2015年度 社会調査実習(5)

20150807kurimi23.jpg
▪︎8月6日の社会調査実習の続きです。栗見出在家でお話しを伺ったあと、私たちは、東近江市立能登川博物館に移動しました。能登川博物館の学芸員の方に、収蔵庫に収められている漁具や農具を見せていただきたいとお願いをしてあったからです。民具以外にも、大切な資料を見せていただきました。それは、栗見出在家の地図です。地図といっても現在のものではありません。明治時代のものです。「近江国神崎郡出在家村地券取調地引全図」という地図です。栗見出在家自治会が所有し、現在は博物館に保管されています。「地券」という言葉が入っています。土地一筆ごとに税金を確定するために、土地所有者に交付した証書のことを「地券」といいます。これらの地図は、税金を徴収するための基礎資料として作成されたのです。詳しくは、専門的な書籍をお読みください。

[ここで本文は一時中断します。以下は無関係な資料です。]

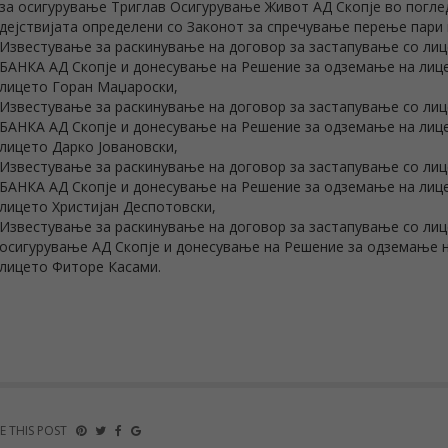
за осигурување Триглав Осигурување Живот АД Скопје во погле
дејствијата определени со Законот за спречување перење пари
Известување за раскинување на договор за застапување со ли
БАНКА АД Скопје и донесување на Решение за одземање на лице
лицето Горан Маџароски,
Известување за раскинување на договор за застапување со лиц
БАНКА АД Скопје и донесување на Решение за одземање на лице
лицето Дарко Јовановски,
Известување за раскинување на договор за застапување со лиц
БАНКА АД Скопје и донесување на Решение за одземање на лице
лицето Христијан Деспотовски,
Известување за раскинување на договор за застапување со ли
осигурување АД Скопје и донесување на Решение за одземање н
лицето Фиторе Касами.
E THIS POST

20150807kurimi24.jpg20150807kurimi25.jpg
▪︎ところで、私がこの地図をみて驚いたことがあります。それは、この地図に「水の世界」が大きく広がっていたからです。少し説明しましょう。学生たちがたっている側は、琵琶湖になります。むかって右側をご覧ください。愛知川が琵琶湖にむかって流れていることがわかります。そして愛知川河口付近の左岸に、栗見出在家の集落が描かれています。ビンク色の場所が、宅地になります。赤いところは、道。黄色が水田。緑が畑。水色が水路やクリーク、そして川や琵琶湖になります。それ以外にも、藪、葦(ヨシ)、砂州(地図では寄洲と表記されています)なども描かれています。この地図で大きな面積を占めるのは、ピンク色の宅地、黄色の水田、そして水色の水路やクリーク、琵琶湖です。栗見出在家が、水郷地帯であったことがよくわかります。それぞれの家から田舟で農作業にむかったということもよくわかります。この地図は、明治6年頃に作製されたもののようです。この地図からは、もともと栗見出在家が三角州であったことがよくわかります。陸地にっなていない水のある空間のことを「水界」と呼べば、まだかなりの面積を「水界」が占めています。明治期以降も、盛んに土地改良が行われ、水田の面積を増やしていったようです。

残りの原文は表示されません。